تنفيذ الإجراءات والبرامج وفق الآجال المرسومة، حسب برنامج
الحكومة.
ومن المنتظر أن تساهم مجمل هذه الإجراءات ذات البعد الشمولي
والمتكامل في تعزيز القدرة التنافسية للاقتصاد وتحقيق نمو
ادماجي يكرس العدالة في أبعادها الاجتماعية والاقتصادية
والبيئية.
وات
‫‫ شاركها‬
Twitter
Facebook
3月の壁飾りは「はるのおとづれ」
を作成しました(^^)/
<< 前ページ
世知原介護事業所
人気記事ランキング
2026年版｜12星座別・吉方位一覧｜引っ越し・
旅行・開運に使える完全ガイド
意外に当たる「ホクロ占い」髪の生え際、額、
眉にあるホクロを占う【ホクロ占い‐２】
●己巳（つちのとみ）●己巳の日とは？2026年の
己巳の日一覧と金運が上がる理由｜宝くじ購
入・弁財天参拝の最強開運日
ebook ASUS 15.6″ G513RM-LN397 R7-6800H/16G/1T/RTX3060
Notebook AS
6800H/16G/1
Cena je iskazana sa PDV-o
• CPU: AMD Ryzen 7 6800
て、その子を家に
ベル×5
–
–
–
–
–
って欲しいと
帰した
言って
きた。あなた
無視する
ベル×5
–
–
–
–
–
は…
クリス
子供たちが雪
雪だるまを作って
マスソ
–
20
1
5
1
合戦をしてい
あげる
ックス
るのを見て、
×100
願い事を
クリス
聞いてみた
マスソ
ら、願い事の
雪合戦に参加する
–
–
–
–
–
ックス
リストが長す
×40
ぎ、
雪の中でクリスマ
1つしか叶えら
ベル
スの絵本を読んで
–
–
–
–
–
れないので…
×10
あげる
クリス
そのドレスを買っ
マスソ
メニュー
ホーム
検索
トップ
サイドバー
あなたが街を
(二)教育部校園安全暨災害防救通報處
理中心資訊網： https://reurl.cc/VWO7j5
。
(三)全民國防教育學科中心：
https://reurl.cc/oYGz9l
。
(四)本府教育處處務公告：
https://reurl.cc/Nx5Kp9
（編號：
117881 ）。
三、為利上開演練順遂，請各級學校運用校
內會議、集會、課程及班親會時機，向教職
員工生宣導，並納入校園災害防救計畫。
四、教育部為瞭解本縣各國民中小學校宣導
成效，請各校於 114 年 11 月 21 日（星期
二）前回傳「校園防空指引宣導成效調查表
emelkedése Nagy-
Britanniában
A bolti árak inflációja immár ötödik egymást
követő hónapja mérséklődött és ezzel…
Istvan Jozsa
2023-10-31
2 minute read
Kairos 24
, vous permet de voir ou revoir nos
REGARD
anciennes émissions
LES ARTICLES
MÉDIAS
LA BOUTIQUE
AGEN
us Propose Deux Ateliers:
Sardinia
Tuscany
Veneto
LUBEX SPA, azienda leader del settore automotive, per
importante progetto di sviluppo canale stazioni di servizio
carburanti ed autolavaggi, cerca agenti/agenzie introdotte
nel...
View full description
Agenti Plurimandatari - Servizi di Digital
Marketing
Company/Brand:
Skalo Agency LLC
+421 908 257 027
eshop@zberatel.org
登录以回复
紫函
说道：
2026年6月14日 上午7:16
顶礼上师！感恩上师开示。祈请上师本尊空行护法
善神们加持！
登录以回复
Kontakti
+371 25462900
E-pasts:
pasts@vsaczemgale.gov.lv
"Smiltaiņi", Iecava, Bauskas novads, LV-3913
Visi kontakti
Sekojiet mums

------------------------------------------------------------------------

WORK ITEM — The material above must be returned word for word, complete.

EXERCISE ANSWER —
تنفيذ الإجراءات والبرامج وفق الآجال المرسومة، حسب برنامج
الحكومة.
ومن المنتظر أن تساهم مجمل هذه الإجراءات ذات البعد الشمولي
والمتكامل في تعزيز القدرة التنافسية للاقتصاد وتحقيق نمو
ادماجي يكرس العدالة في أبعادها الاجتماعية والاقتصادية
والبيئية.
وات
‫‫ شاركها‬
Twitter
Facebook
3月の壁飾りは「はるのおとづれ」
を作成しました(^^)/
<< 前ページ
世知原介護事業所
人気記事ランキング
2026年版｜12星座別・吉方位一覧｜引っ越し・
旅行・開運に使える完全ガイド
意外に当たる「ホクロ占い」髪の生え際、額、
眉にあるホクロを占う【ホクロ占い‐２】
●己巳（つちのとみ）●己巳の日とは？2026年の
己巳の日一覧と金運が上がる理由｜宝くじ購
入・弁財天参拝の最強開運日
ebook ASUS 15.6″ G513RM-LN397 R7-6800H/16G/1T/RTX3060
Notebook AS
6800H/16G/1
Cena je iskazana sa PDV-o
• CPU: AMD Ryzen 7 6800
て、その子を家に
ベル×5
–
–
–
–
–
って欲しいと
帰した
言って
きた。あなた
無視する
ベル×5
–
–
–
–
–
は…
クリス
子供たちが雪
雪だるまを作って
マスソ
–
20
1
5
1
合戦をしてい
あげる
ックス
るのを見て、
×100
願い事を
クリス
聞いてみた
マスソ
ら、願い事の
雪合戦に参加する
–
–
–
–
–
ックス
リストが長す
×40
ぎ、
雪の中でクリスマ
1つしか叶えら
ベル
スの絵本を読んで
–
–
–
–
–
れないので…
×10
あげる
クリス
そのドレスを買っ
マスソ
メニュー
ホーム
検索
トップ
サイドバー
あなたが街を
(二)教育部校園安全暨災害防救通報處
理中心資訊網： https://reurl.cc/VWO7j5
。
(三)全民國防教育學科中心：
https://reurl.cc/oYGz9l
。
(四)本府教育處處務公告：
https://reurl.cc/Nx5Kp9
（編號：
117881 ）。
三、為利上開演練順遂，請各級學校運用校
內會議、集會、課程及班親會時機，向教職
員工生宣導，並納入校園災害防救計畫。
四、教育部為瞭解本縣各國民中小學校宣導
成效，請各校於 114 年 11 月 21 日（星期
二）前回傳「校園防空指引宣導成效調查表
emelkedése Nagy-
Britanniában
A bolti árak inflációja immár ötödik egymást
követő hónapja mérséklődött és ezzel…
Istvan Jozsa
2023-10-31
2 minute read
Kairos 24
, vous permet de voir ou revoir nos
REGARD
anciennes émissions
LES ARTICLES
MÉDIAS
LA BOUTIQUE
AGEN
us Propose Deux Ateliers:
Sardinia
Tuscany
Veneto
LUBEX SPA, azienda leader del settore automotive, per
importante progetto di sviluppo canale stazioni di servizio
carburanti ed autolavaggi, cerca agenti/agenzie introdotte
nel...
View full description
Agenti Plurimandatari - Servizi di Digital
Marketing
Company/Brand:
Skalo Agency LLC
+421 908 257 027
eshop@zberatel.org
登录以回复
紫函
说道：
2026年6月14日 上午7:16
顶礼上师！感恩上师开示。祈请上师本尊空行护法
善神们加持！
登录以回复
Kontakti
+371 25462900
E-pasts:
pasts@vsaczemgale.gov.lv
"Smiltaiņi", Iecava, Bauskas novads, LV-3913
Visi kontakti
Sekojiet mums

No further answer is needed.